**WORK REQUIRED**:
Leaving out all pictures, return the records word for word.

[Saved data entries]
%%

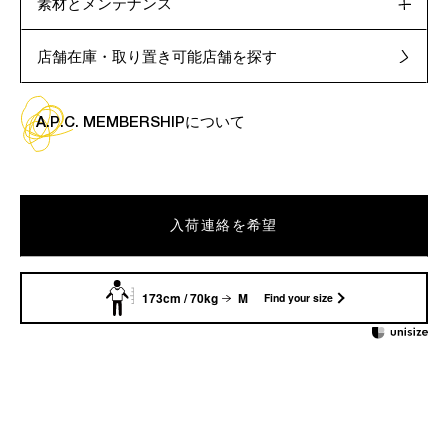
素材とメンテナンス
店舗在庫・取り置き可能店舗を探す
A.P.C. MEMBERSHIPについて
入荷連絡を希望
173cm / 70kg
M
Find your size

%%

**OUTPUT OF THE TASK**:
素材とメンテナンス
店舗在庫・取り置き可能店舗を探す
A.P.C. MEMBERSHIPについて
入荷連絡を希望
173cm / 70kg
M
Find your size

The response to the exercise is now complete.